__TASK DESCRIPTION__:
What number of lines in the material contain the word "บเทคโนโลย"? Give that number alone.

__DATASET EXTRACT__:
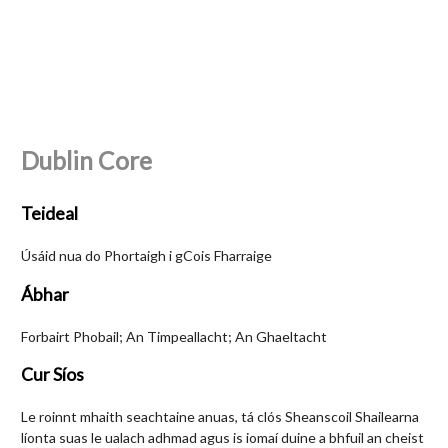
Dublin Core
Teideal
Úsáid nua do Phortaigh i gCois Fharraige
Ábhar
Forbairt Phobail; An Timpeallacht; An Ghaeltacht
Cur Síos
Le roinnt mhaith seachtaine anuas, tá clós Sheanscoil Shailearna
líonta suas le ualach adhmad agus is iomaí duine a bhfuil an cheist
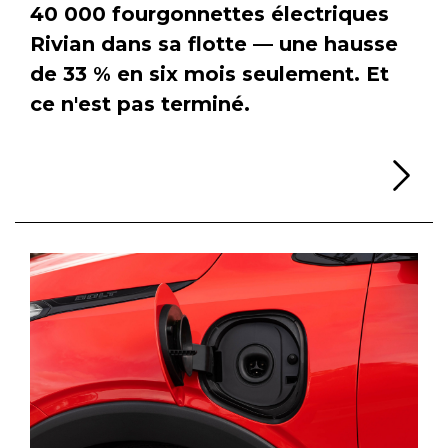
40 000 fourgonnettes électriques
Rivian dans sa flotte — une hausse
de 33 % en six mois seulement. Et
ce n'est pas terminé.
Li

---

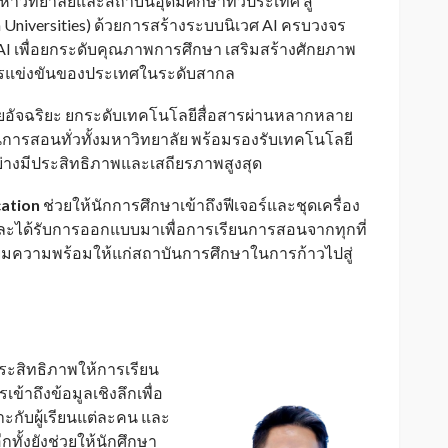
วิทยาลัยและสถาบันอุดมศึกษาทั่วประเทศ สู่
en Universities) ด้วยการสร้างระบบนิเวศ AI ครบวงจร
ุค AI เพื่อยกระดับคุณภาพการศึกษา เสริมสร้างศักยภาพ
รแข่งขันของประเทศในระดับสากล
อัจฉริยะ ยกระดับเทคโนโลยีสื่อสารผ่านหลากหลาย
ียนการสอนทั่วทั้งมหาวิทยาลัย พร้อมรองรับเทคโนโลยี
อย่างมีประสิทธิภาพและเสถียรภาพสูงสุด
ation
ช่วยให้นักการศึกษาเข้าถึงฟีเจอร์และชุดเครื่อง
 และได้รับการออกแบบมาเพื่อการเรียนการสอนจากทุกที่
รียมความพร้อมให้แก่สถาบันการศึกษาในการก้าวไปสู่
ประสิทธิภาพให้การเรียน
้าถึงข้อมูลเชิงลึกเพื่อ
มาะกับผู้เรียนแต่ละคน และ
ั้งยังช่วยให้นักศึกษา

__RESULT OF THE TASK__:
2